* **What you need to do**:
Using the data that follows, return exactly the lines from the one that contains "THÔNG BÁO ĐỘN" through the one that contains "Frissített 07.13.26", ends included.
====
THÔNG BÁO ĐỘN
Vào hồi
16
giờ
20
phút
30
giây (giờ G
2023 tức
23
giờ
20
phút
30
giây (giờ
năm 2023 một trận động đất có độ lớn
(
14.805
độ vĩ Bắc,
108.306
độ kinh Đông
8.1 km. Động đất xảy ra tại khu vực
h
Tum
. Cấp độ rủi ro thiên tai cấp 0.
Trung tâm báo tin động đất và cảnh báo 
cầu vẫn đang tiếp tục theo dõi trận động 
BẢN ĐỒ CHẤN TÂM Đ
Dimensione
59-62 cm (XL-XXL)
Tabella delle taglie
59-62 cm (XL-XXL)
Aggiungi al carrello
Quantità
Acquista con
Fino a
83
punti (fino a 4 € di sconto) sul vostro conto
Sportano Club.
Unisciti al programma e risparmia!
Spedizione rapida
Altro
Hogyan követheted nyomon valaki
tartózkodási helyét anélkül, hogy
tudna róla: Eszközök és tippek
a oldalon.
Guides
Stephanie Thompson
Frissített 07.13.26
====
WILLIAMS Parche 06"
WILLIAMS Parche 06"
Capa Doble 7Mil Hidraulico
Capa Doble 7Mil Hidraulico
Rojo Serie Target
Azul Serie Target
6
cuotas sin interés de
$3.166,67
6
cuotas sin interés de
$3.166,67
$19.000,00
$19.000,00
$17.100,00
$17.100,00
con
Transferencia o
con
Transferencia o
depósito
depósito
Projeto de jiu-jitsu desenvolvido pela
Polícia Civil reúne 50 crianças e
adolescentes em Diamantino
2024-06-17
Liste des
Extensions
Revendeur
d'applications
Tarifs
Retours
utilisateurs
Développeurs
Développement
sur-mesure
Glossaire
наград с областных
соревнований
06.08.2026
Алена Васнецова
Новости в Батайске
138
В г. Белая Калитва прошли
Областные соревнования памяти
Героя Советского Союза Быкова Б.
====
* **Answer for this exercise**:
THÔNG BÁO ĐỘN
Vào hồi
16
giờ
20
phút
30
giây (giờ G
2023 tức
23
giờ
20
phút
30
giây (giờ
năm 2023 một trận động đất có độ lớn
(
14.805
độ vĩ Bắc,
108.306
độ kinh Đông
8.1 km. Động đất xảy ra tại khu vực
h
Tum
. Cấp độ rủi ro thiên tai cấp 0.
Trung tâm báo tin động đất và cảnh báo 
cầu vẫn đang tiếp tục theo dõi trận động 
BẢN ĐỒ CHẤN TÂM Đ
Dimensione
59-62 cm (XL-XXL)
Tabella delle taglie
59-62 cm (XL-XXL)
Aggiungi al carrello
Quantità
Acquista con
Fino a
83
punti (fino a 4 € di sconto) sul vostro conto
Sportano Club.
Unisciti al programma e risparmia!
Spedizione rapida
Altro
Hogyan követheted nyomon valaki
tartózkodási helyét anélkül, hogy
tudna róla: Eszközök és tippek
a oldalon.
Guides
Stephanie Thompson
Frissített 07.13.26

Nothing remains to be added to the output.